(Extracted page text data)
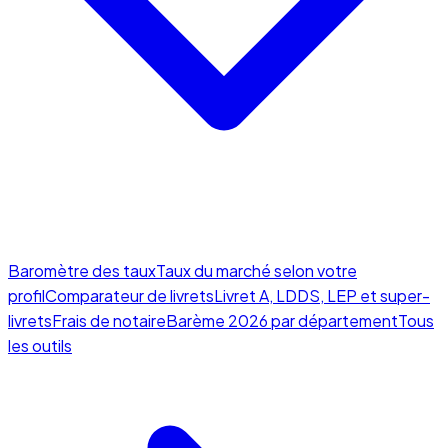
Baromètre des taux
Taux du marché selon votre
profil
Comparateur de livrets
Livret A, LDDS, LEP et super-
livrets
Frais de notaire
Barème 2026 par département
Tous
les outils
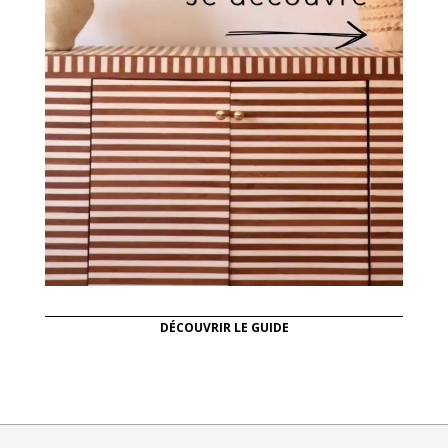
DÉCOUVRIR LE GUIDE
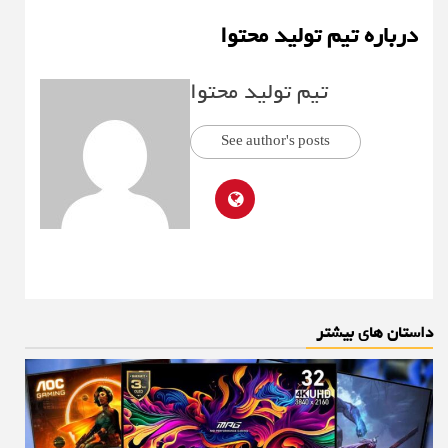
درباره تیم تولید محتوا
تیم تولید محتوا
See author's posts
داستان های بیشتر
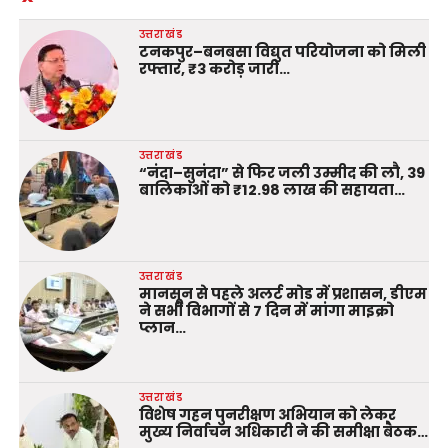
उत्तराखंड
टनकपुर–बनबसा विद्युत परियोजना को मिली
रफ्तार, ₹3 करोड़ जारी…
उत्तराखंड
“नंदा–सुनंदा” से फिर जली उम्मीद की लौ, 39
बालिकाओं को ₹12.98 लाख की सहायता…
उत्तराखंड
मानसून से पहले अलर्ट मोड में प्रशासन, डीएम
ने सभी विभागों से 7 दिन में मांगा माइक्रो
प्लान…
उत्तराखंड
विशेष गहन पुनरीक्षण अभियान को लेकर
मुख्य निर्वाचन अधिकारी ने की समीक्षा बैठक…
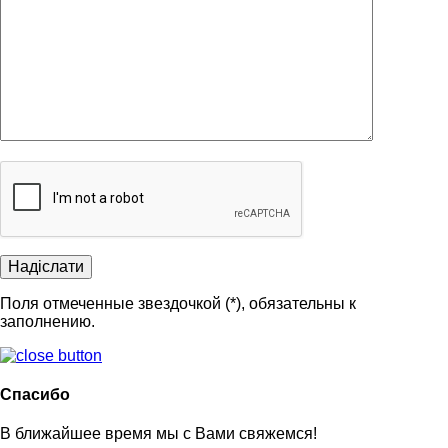
Поля отмеченные звездочкой (*), обязательны к
заполнению.
Спасибо
В ближайшее время мы с Вами свяжемся!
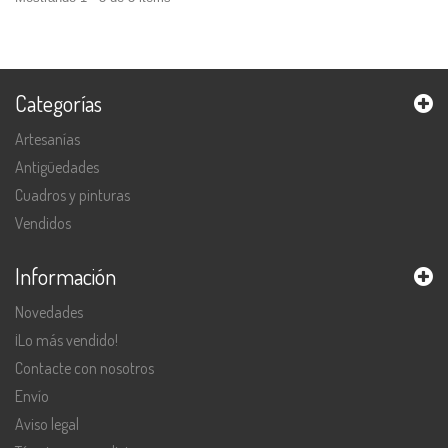
Categorías
Artesanías
Antigüedades
Cuadros y pinturas
Vendidos
Información
Novedades
¡Lo más vendido!
Contacte con nosotros
Envío
Aviso legal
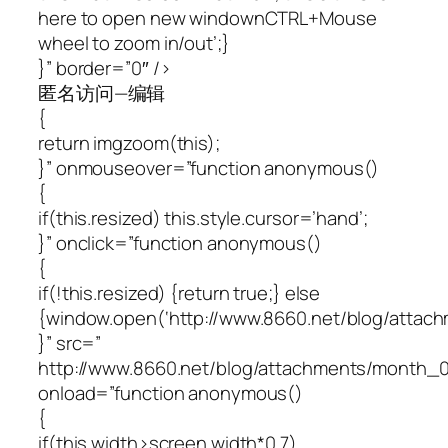
here to open new windownCTRL+Mouse
wheel to zoom in/out’;}
}” border=”0″ />
匿名访问—编辑
{
return imgzoom(this);
}” onmouseover=”function anonymous()
{
if(this.resized) this.style.cursor=’hand’;
}” onclick=”function anonymous()
{
if(!this.resized) {return true;} else
{window.open(‘http://www.8660.net/blog/attac
}” src=”
http://www.8660.net/blog/attachments/month_
onload=”function anonymous()
{
if(this.width>screen.width*0.7)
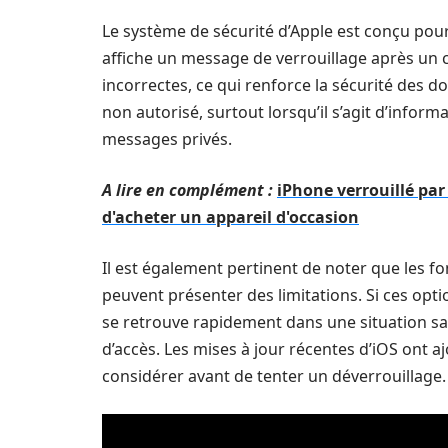
Le système de sécurité d’Apple est conçu pou
affiche un message de verrouillage après un 
incorrectes, ce qui renforce la sécurité des 
non autorisé, surtout lorsqu’il s’agit d’infor
messages privés.
A lire en complément :
iPhone verrouillé par
d'acheter un appareil d'occasion
Il est également pertinent de noter que les fo
peuvent présenter des limitations. Si ces opt
se retrouve rapidement dans une situation sa
d’accès. Les mises à jour récentes d’iOS ont a
considérer avant de tenter un déverrouillage.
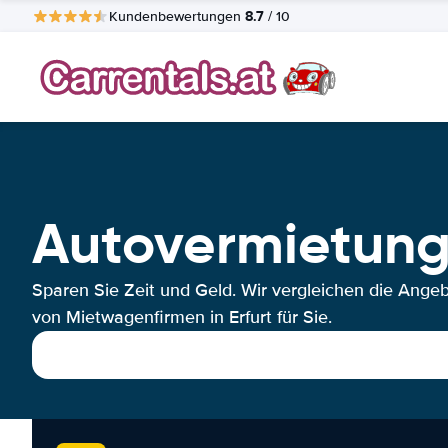
8.7
Kundenbewertungen
/ 10
Autovermietung 
Sparen Sie Zeit und Geld. Wir vergleichen die Ange
von Mietwagenfirmen in Erfurt für Sie.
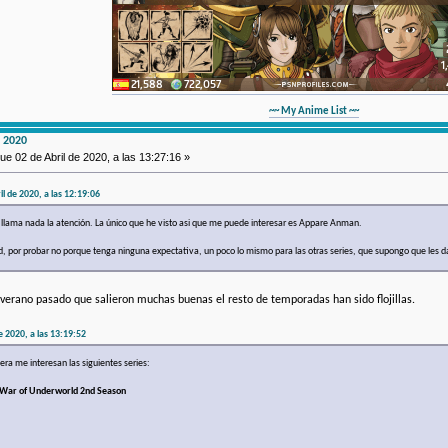
~~ My Anime List ~~
 2020
ue 02 de Abril de 2020, a las 13:27:16 »
il de 2020, a las 12:19:06
llama nada la atención. La único que he visto asi que me puede interesar es Appare Anman.
 por probar no porque tenga ninguna expectativa, un poco lo mismo para las otras series, que supongo que les da
l verano pasado que salieron muchas buenas el resto de temporadas han sido flojillas.
e 2020, a las 13:19:52
ra me interesan las siguientes series:
 - War of Underworld 2nd Season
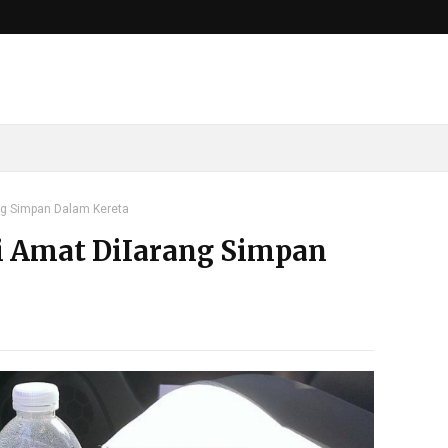
ng Simpan Dalam Kereta
i Amat DiIarang Simpan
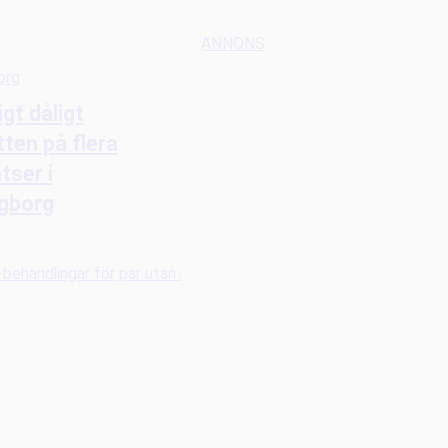
ANNONS
org
ligt dåligt
ten på flera
tser i
ngborg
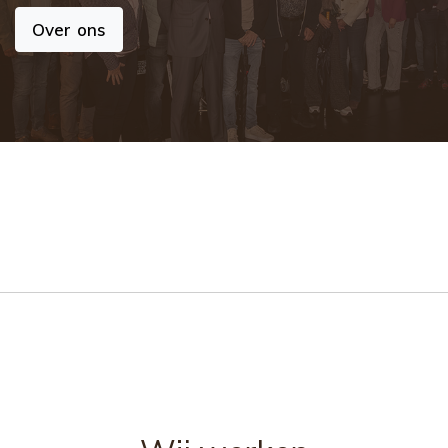
Over ons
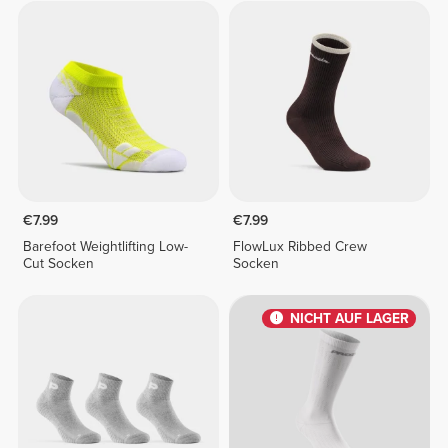
€7.99
€7.99
Barefoot Weightlifting Low-
FlowLux Ribbed Crew
Cut Socken
Socken
NICHT AUF LAGER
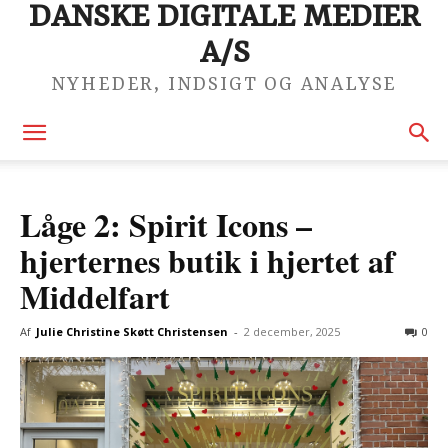
DANSKE DIGITALE MEDIER
A/S
NYHEDER, INDSIGT OG ANALYSE
Låge 2: Spirit Icons –
hjerternes butik i hjertet af
Middelfart
Af
Julie Christine Skøtt Christensen
-
2 december, 2025
0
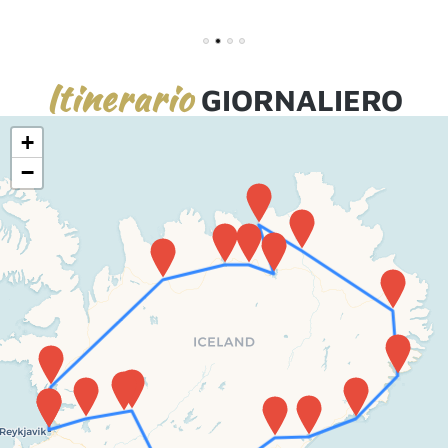
1
2
3
4
Itinerario
GIORNALIERO
+
−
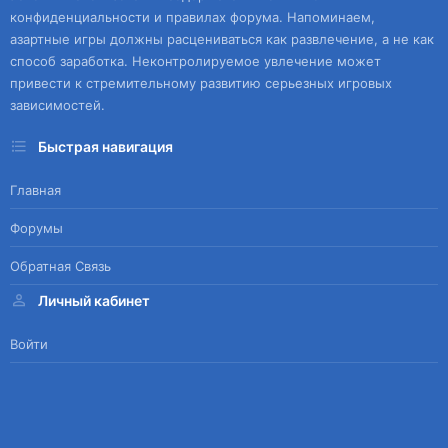
конфиденциальности и правилах форума. Напоминаем,
азартные игры должны расцениваться как развлечение, а не как
способ заработка. Неконтролируемое увлечение может
привести к стремительному развитию серьезных игровых
зависимостей.
Быстрая навигация
Главная
Форумы
Обратная Связь
Личный кабинет
Войти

WHAT YOU NEED TO DO> "anonymous" is the string to look for; please copy every line of the records above where it appears.

TASK RESULT>
}” onmouseover=”function anonymous()
}” onclick=”function anonymous()
onload=”function anonymous()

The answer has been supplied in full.